Mature enough to know
The inception of the Canadian P3 market is generally considered to date back to the early 1990s, although many cite the Toronto Pearson Airport Terminal 3 project, constructed in the mid-1980s, as Canada’s first P3.
The Canadian Council for Public-Private Partnerships (C2P3), a national non-profit advocacy body, has documented the 22-year history of P3 delivery in Canada, tracking more than 200 projects with a combined construction cost in excess of $70 billion (CAD). Over one-third of these projects (86 in total) involved the construction of hospitals and health-care facilities. Transportation was the second-largest market sector with 53 projects. The other main market sectors included environmental projects (23), justice and correctional facilities (19), recreation and cultural facilities (19) and educational institutions (13).
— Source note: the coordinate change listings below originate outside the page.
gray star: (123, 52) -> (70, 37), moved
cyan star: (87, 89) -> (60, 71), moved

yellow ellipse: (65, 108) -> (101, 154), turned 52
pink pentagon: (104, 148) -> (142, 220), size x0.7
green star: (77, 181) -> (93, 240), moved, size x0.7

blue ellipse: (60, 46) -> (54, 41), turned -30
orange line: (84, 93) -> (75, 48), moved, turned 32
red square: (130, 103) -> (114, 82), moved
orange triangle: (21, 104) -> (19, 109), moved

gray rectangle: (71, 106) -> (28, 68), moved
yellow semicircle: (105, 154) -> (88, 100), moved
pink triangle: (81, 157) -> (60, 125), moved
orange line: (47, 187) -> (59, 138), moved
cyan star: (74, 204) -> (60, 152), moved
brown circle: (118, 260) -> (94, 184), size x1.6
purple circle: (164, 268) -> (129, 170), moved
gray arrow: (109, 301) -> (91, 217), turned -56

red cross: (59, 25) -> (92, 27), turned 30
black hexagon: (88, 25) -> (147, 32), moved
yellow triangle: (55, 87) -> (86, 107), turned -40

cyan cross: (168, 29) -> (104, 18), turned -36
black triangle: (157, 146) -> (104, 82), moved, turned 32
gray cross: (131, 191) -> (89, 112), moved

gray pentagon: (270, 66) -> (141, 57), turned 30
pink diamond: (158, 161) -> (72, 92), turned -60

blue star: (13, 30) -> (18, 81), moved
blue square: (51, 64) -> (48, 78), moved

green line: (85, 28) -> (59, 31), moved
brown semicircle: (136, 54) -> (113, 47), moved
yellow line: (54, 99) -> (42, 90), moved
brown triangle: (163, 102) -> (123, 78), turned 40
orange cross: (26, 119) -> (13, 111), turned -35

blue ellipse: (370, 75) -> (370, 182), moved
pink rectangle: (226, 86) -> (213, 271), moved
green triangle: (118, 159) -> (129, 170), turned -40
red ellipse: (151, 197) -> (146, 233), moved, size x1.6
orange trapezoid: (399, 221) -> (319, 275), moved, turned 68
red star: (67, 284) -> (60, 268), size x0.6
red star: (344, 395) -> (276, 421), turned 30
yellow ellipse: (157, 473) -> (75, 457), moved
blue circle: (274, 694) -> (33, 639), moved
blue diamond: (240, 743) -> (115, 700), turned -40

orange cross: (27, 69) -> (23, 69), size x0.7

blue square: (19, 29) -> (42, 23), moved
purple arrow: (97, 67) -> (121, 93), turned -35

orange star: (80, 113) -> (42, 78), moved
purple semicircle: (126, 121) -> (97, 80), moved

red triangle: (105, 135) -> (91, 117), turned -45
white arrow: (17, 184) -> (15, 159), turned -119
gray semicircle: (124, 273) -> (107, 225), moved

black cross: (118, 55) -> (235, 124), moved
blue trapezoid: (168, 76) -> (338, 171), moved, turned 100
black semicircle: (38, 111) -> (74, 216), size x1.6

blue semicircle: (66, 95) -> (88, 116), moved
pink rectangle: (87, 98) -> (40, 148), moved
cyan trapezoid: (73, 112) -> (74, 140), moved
The bulk of Canadian P3 initiatives have been undertaken by provincial and municipal governments in Ontario (114), British Columbia (42), Alberta (20), Quebec (18) and New Brunswick (11). The Government of Canada, through Infrastructure Canada, is proceeding with an additional eight projects across the country. Canada’s seven other provinces and territories account for a remaining 23 projects.
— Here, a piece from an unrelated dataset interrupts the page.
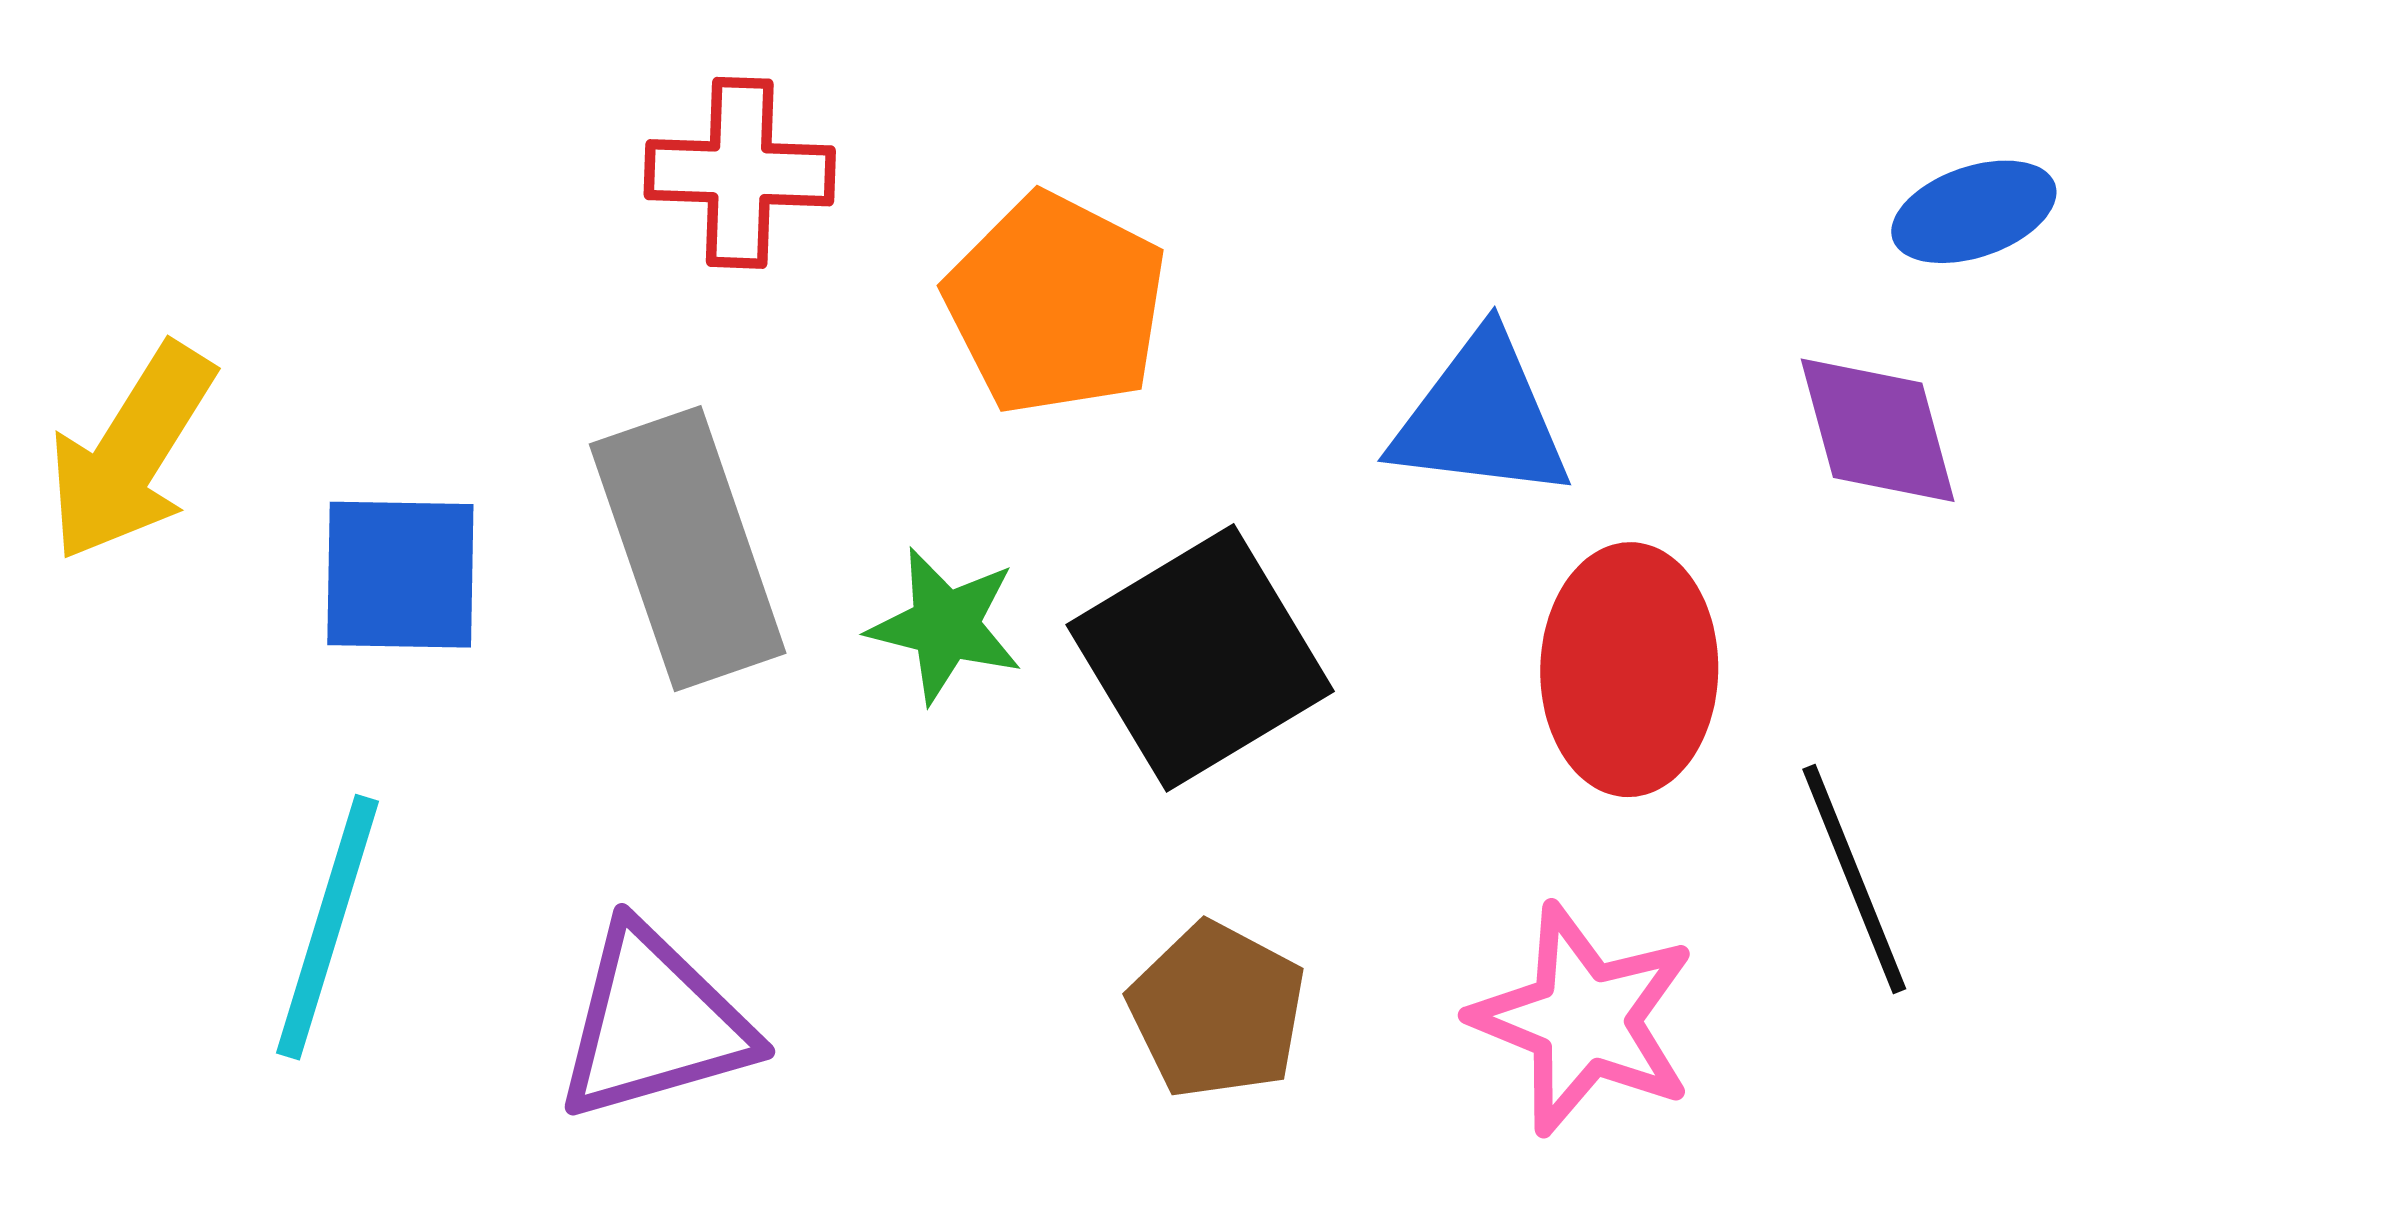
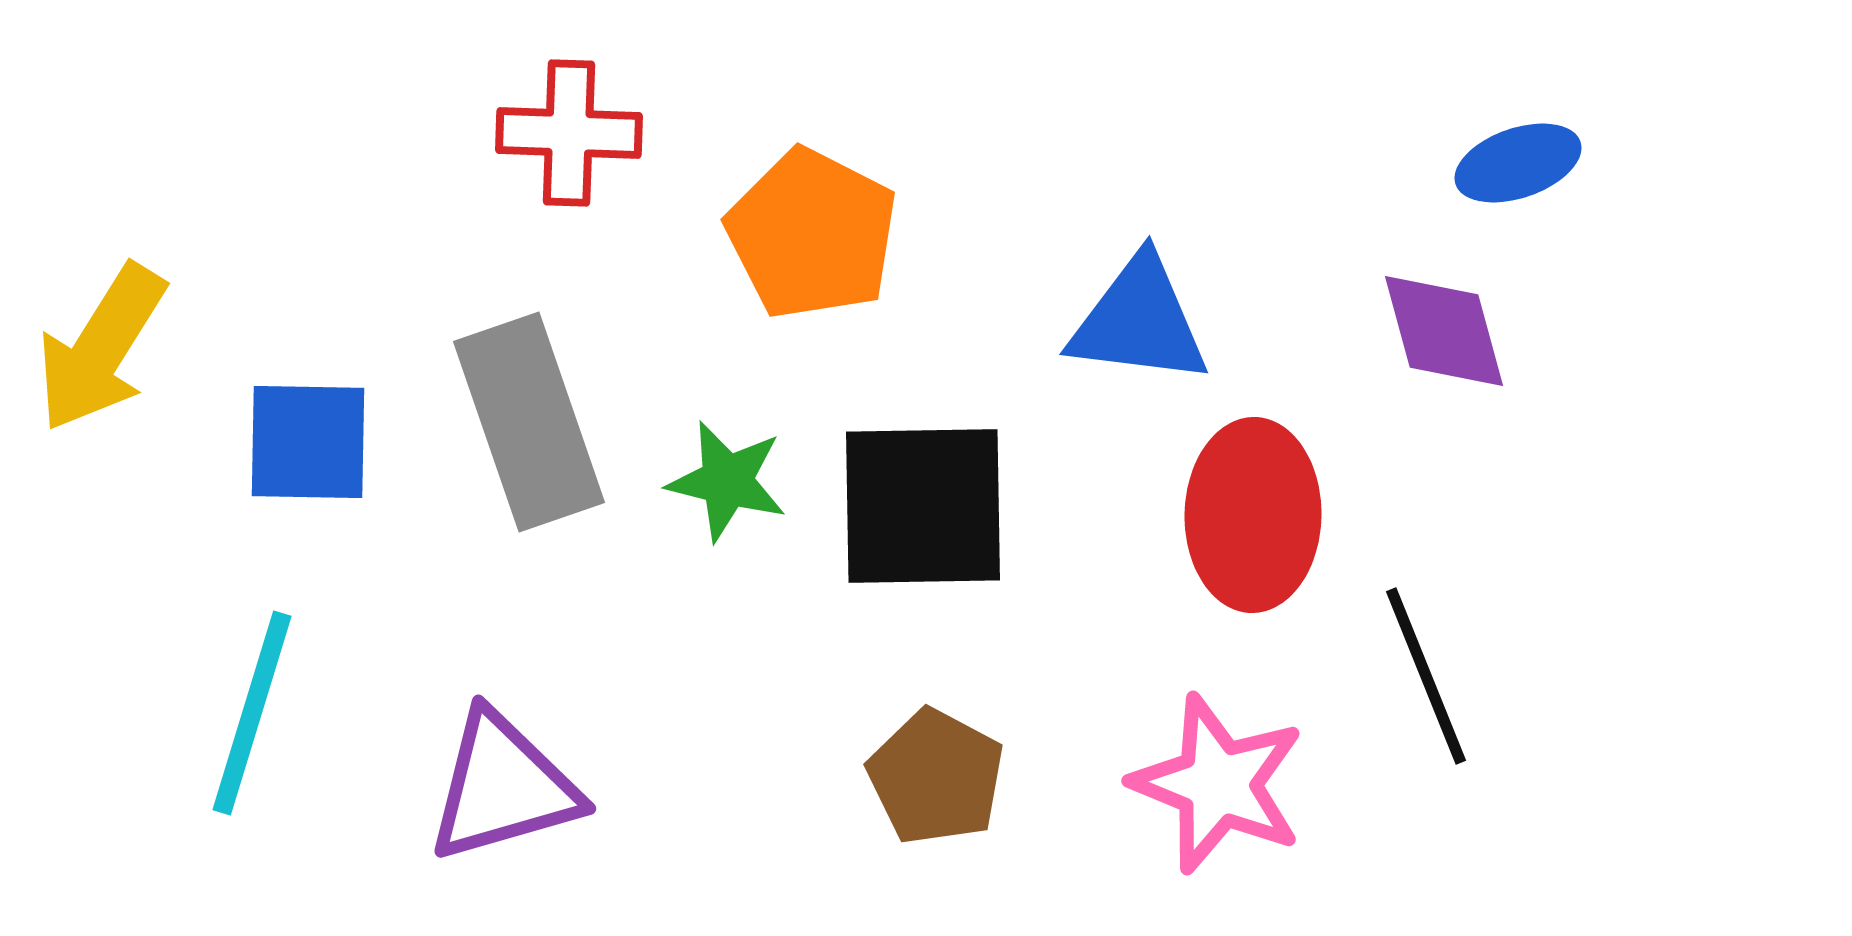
black square: (1200, 658) -> (923, 506), turned 30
The development of the P3 industry in Canada may be seen to have evolved in three phases. The first phase, from 1991 to 1999, was characterized by exploratory projects, with 18 projects initiated across the country as “one-off” initiatives. No coordinated delivery program or pipeline of future work was drawn up during this period, as this period predated the establishment of any P3 delivery agency.
Between 2000 and 2005, P3 activity began to ramp up across the country as various levels of government initiated an additional 33 assignments. Provincial agencies such as Partnerships BC and Infrastructure Ontario were formed at this time to centralize P3 delivery and act as “centers of excellence” for P3 projects. Formal project agreements and process templates were developed in several provinces at this time, and the design-build-finance-maintain (DBFM) model became the predominate delivery method.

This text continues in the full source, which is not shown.